§ PROBLEM DETAILS
From the entries below, return every line that includes the word "handbook".

+++ SOURCE INFORMATION +++

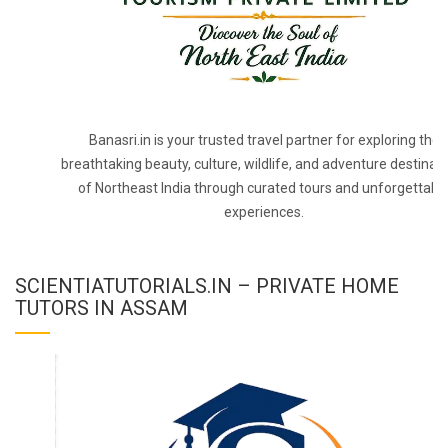
Banasri.in is your trusted travel partner for exploring the
breathtaking beauty, culture, wildlife, and adventure destinat
of Northeast India through curated tours and unforgettabl
experiences.
SCIENTIATUTORIALS.IN – PRIVATE HOME
TUTORS IN ASSAM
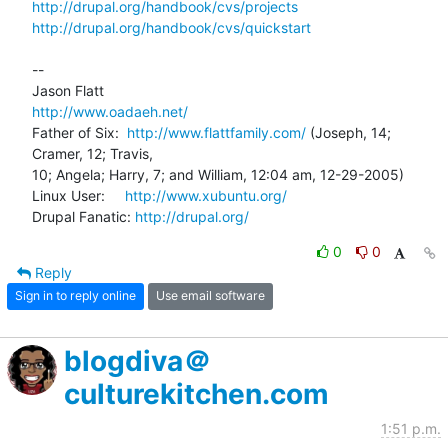
http://drupal.org/handbook/cvs/projects
http://drupal.org/handbook/cvs/quickstart
-- 

http://www.oadaeh.net/
Father of Six:  
http://www.flattfamily.com/
 (Joseph, 14; 
Cramer, 12; Travis, 

10; Angela; Harry, 7; and William, 12:04 am, 12-29-2005)

Linux User:     
http://www.xubuntu.org/
Drupal Fanatic: 
http://drupal.org/
0
0
Reply
Sign in to reply online
Use email software
blogdiva＠
culturekitchen.com
1:51 p.m.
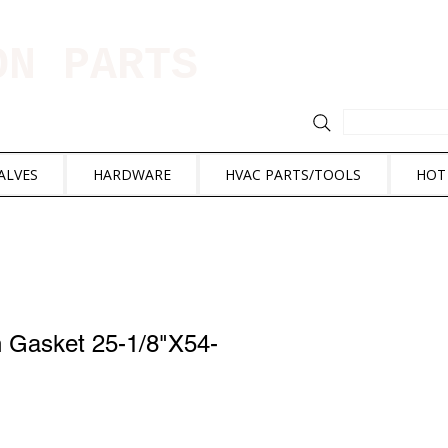
ION PARTS
ALVES
HARDWARE
HVAC PARTS/TOOLS
HOT
n Gasket 25-1/8"X54-
e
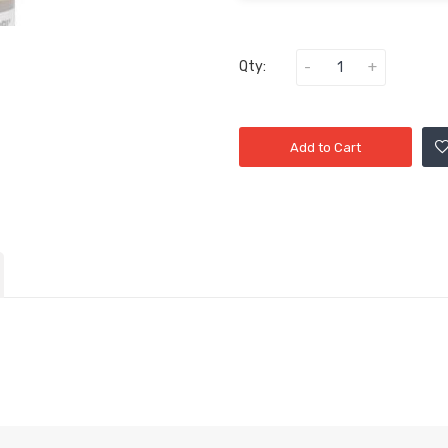
Qty:
Add to Cart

+++

§ WRITTEN ANSWER
http://drupal.org/handbook/cvs/projects
http://drupal.org/handbook/cvs/quickstart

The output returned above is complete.